**EXERCISE OBJECTIVE:**
The expected result is the full set of records, copied precisely, with images dropped.
* * *
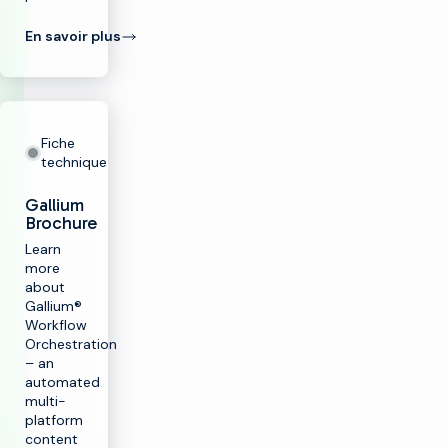
En savoir plus
Fiche
technique
Gallium
Brochure
Learn
more
about
Gallium®
Workflow
Orchestration
– an
automated
multi-
platform
content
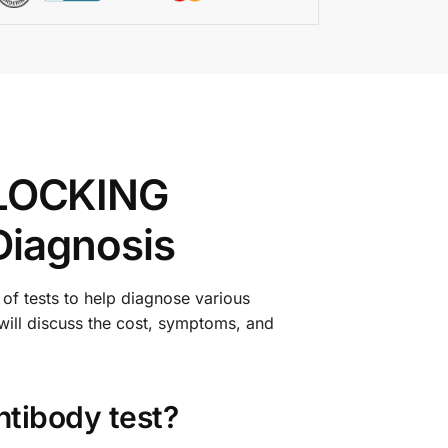
LOCKING
Diagnosis
of tests to help diagnose various
 will discuss the cost, symptoms, and
ntibody test?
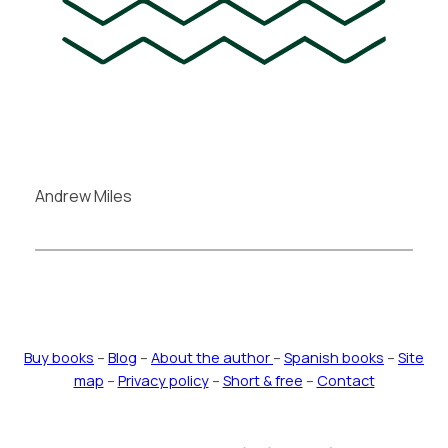
Andrew Miles
Buy books
–
Blog
–
About the author
–
Spanish books
–
Site
map
–
Privacy policy
–
Short & free
–
Contact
* * *
**RESPONSE TO THIS EXERCISE:**
En savoir plus
Fiche
technique
Gallium
Brochure
Learn
more
about
Gallium®
Workflow
Orchestration
– an
automated
multi-
platform
content
LOCKING
Diagnosis
of tests to help diagnose various
 will discuss the cost, symptoms, and
ntibody test?
Andrew Miles
Buy books
–
Blog
–
About the author
–
Spanish books
–
Site
map
–
Privacy policy
–
Short & free
–
Contact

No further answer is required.